そんな彼女と正々堂々と決闘するということは自殺行為に等しいのだ。龍園はこの日、正史で綾小路に与えられたトラウマとはまた別のトラウマを植え付けられる羽目になる。ついでに坂上の胃も今回の件で痛みを訴え始めることとなる。
決戦のバトルフィールドにやって来たことねと龍園、石崎、アルベルトは互いに向き合っていた。伊吹など龍園に対して不満を持っていた数名は離れた場所で横から4人の戦いを見守っていた。
伊吹は当初、1対3で戦おうとしていたことねに対して無謀だと言った。彼女もある程度喧嘩慣れしていたからこそ、アルベルトがいる時点でことねに勝ち目はないと確信していた。そのため、自分も一緒に戦ってやろうかと提案したのだが、他ならぬことね自身に断られたのだった。危険だからと。
内心伊吹はことねのことを馬鹿にしていた。なら、精々恥をかけばいい。そう考えていた。だが、喧嘩の結果は彼女の予想の斜め上の物であった。
結果はことねの前に龍園たち3人が血を流しながら地面に這いつくばる……そんな光景であった。
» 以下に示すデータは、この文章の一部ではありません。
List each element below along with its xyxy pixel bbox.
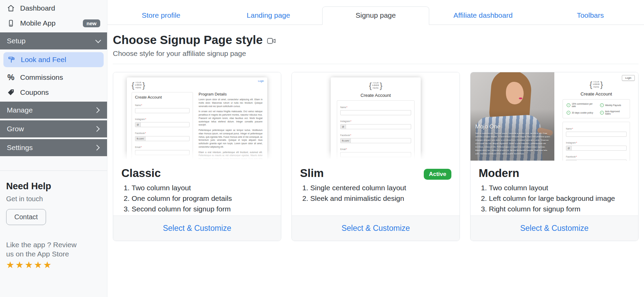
- sidebar-item-coupons[interactable]: Coupons: [0, 85, 107, 100]
- program-paragraph: Etiam a erat interdum, pellentesque elit…: [198, 151, 263, 161]
- program-paragraph: Lorem ipsum dolor sit amet, consectetur …: [198, 98, 263, 108]
- your-logo-here-placeholder: { YOURLOGOHERE }: [132, 80, 263, 90]
- tab-signup-page[interactable]: Signup page: [322, 6, 430, 25]
- sidebar-section-settings[interactable]: Settings: [0, 139, 107, 156]
- sidebar-item-mobile-app[interactable]: Mobile App new: [0, 16, 107, 31]
- facebook-field: Facebook*fb.com/: [566, 153, 627, 161]
- video-tutorial-icon[interactable]: [267, 38, 276, 44]
- hero-paragraph: Sed et molestie est. Sed est purus, mole…: [475, 132, 552, 155]
- tab-toolbars[interactable]: Toolbars: [537, 6, 644, 25]
- card-title-modern: Modern: [479, 167, 519, 180]
- sidebar-item-label: Coupons: [20, 88, 49, 96]
- logo-brace: {: [589, 80, 592, 89]
- feature-item: Single centered column layout: [310, 184, 451, 192]
- card-modern: Mojo One Sed et molestie est. Sed est pu…: [470, 72, 639, 241]
- help-title: Need Help: [6, 181, 101, 192]
- feature-item: Left column for large background image: [489, 194, 630, 203]
- percent-icon: %: [7, 73, 15, 81]
- main-content: Store profile Landing page Signup page A…: [107, 0, 644, 297]
- program-details-column: Program Details Lorem ipsum dolor sit am…: [198, 92, 263, 161]
- logo-brace: {: [132, 80, 134, 90]
- signup-style-page: Choose Signup Page style Choose style fo…: [107, 25, 644, 241]
- feature-item: One column for program details: [132, 194, 273, 203]
- page-title: Choose Signup Page style: [113, 33, 639, 47]
- perk-item: ✓Auto Approved Sales: [600, 110, 626, 115]
- instagram-field: Instagram*@: [566, 139, 627, 151]
- sidebar-item-label: Dashboard: [20, 4, 55, 12]
- tab-store-profile[interactable]: Store profile: [107, 6, 215, 25]
- check-icon: ✓: [600, 111, 604, 115]
- card-slim: { YOURLOGOHERE } Create Account Name* In…: [291, 72, 460, 241]
- tab-landing-page[interactable]: Landing page: [215, 6, 322, 25]
- paint-roller-icon: [8, 56, 16, 64]
- your-logo-here-placeholder: { YOURLOGOHERE }: [337, 81, 415, 90]
- logo-brace: }: [143, 80, 145, 90]
- create-account-heading: Create Account: [562, 91, 631, 96]
- modern-signup-panel: Name* Instagram*@ Facebook*fb.com/ Email…: [563, 122, 630, 161]
- hero-title: Mojo One: [475, 123, 552, 130]
- password-field: Password*: [340, 159, 411, 161]
- review-prompt: Like the app ? Review us on the App Stor…: [6, 240, 85, 259]
- preview-login-link: Login: [258, 80, 264, 82]
- feature-item: Two column layout: [489, 184, 630, 192]
- chevron-right-icon: [94, 145, 100, 151]
- email-field: Email*: [340, 145, 411, 157]
- create-account-heading: Create Account: [337, 93, 415, 98]
- feature-list: Single centered column layout Sleek and …: [300, 184, 451, 203]
- header-divider: [113, 64, 639, 64]
- logo-text: YOURLOGOHERE: [134, 81, 143, 89]
- logo-brace: {: [369, 81, 372, 90]
- logo-text: YOURLOGOHERE: [592, 81, 600, 88]
- page-subtitle: Choose style for your affiliate signup p…: [113, 49, 639, 58]
- tab-affiliate-dashboard[interactable]: Affiliate dashboard: [429, 6, 537, 25]
- feature-item: Second column for signup form: [132, 205, 273, 213]
- card-footer: Select & Customize: [470, 216, 638, 241]
- home-icon: [7, 4, 15, 12]
- feature-item: Sleek and minimalistic design: [310, 194, 451, 203]
- program-details-heading: Program Details: [198, 92, 263, 96]
- chevron-right-icon: [94, 126, 100, 132]
- logo-text: YOURLOGOHERE: [372, 82, 380, 89]
- preview-login-button: Login: [622, 75, 635, 81]
- sidebar-item-commissions[interactable]: % Commissions: [0, 70, 107, 85]
- your-logo-here-placeholder: { YOURLOGOHERE }: [562, 80, 631, 89]
- check-icon: ✓: [567, 103, 570, 107]
- hero-background-photo: Mojo One Sed et molestie est. Sed est pu…: [470, 72, 554, 161]
- select-customize-modern-link[interactable]: Select & Customize: [520, 224, 589, 233]
- section-label: Manage: [7, 106, 33, 114]
- modern-preview-thumbnail: Mojo One Sed et molestie est. Sed est pu…: [470, 72, 638, 161]
- program-perks-box: ✓15% commission per sale ✓Weekly Payouts…: [563, 99, 630, 118]
- feature-list: Two column layout One column for program…: [121, 184, 273, 213]
- smartphone-icon: [7, 19, 15, 27]
- select-customize-slim-link[interactable]: Select & Customize: [342, 224, 410, 233]
- feature-list: Two column layout Left column for large …: [479, 184, 630, 213]
- name-field: Name*: [135, 101, 190, 113]
- chevron-down-icon: [95, 38, 101, 43]
- five-star-rating[interactable]: ★★★★★: [6, 259, 101, 270]
- section-label: Settings: [7, 144, 33, 152]
- card-classic: Login { YOURLOGOHERE } Create Account: [113, 72, 281, 241]
- instagram-field: Instagram*@: [135, 115, 190, 127]
- card-title-classic: Classic: [121, 167, 161, 180]
- section-label: Setup: [7, 37, 26, 45]
- slim-preview-thumbnail: { YOURLOGOHERE } Create Account Name* In…: [292, 72, 460, 161]
- perk-item: ✓30 days cookie policy: [567, 110, 597, 115]
- logo-brace: }: [600, 80, 603, 89]
- sidebar-section-setup[interactable]: Setup: [0, 32, 107, 49]
- contact-button[interactable]: Contact: [6, 209, 46, 225]
- sidebar-item-label: Mobile App: [20, 19, 56, 27]
- card-title-slim: Slim: [300, 167, 324, 180]
- card-footer: Select & Customize: [292, 216, 460, 241]
- sidebar-section-grow[interactable]: Grow: [0, 120, 107, 137]
- feature-item: Two column layout: [132, 184, 273, 192]
- sidebar-item-dashboard[interactable]: Dashboard: [0, 1, 107, 16]
- sidebar-section-manage[interactable]: Manage: [0, 102, 107, 119]
- sidebar-item-label: Look and Feel: [21, 56, 66, 64]
- modern-signup-column: Login { YOURLOGOHERE } Create Account ✓1…: [554, 72, 638, 161]
- new-badge: new: [83, 19, 100, 27]
- style-cards-grid: Login { YOURLOGOHERE } Create Account: [113, 72, 639, 241]
- sidebar-item-look-and-feel[interactable]: Look and Feel: [3, 52, 104, 67]
- classic-mini-page: Login { YOURLOGOHERE } Create Account: [127, 77, 267, 161]
- feature-item: Right column for signup form: [489, 205, 630, 213]
- select-customize-classic-link[interactable]: Select & Customize: [163, 224, 231, 233]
伊吹もその他の人間もまるで信じられなかった。ことねが何をしたのか……まったく理解出来なかった。ただ理解出来たのはことねがスカートをめくった動作のみ。その動作の後、何が起こったのかまるで理解できなかったが、一瞬で龍園たち3人の足から血が噴き出したのだ。
目の前にあるのは地面に這いつくばって、何が起こったのか分からずに呆けた顔をしている龍園たち3人の姿……そして、何かいたずらが成功した時の子供のような表情を浮かべていたことねの姿であり、その異常な光景に何名かはその場から逃げ出したのだった。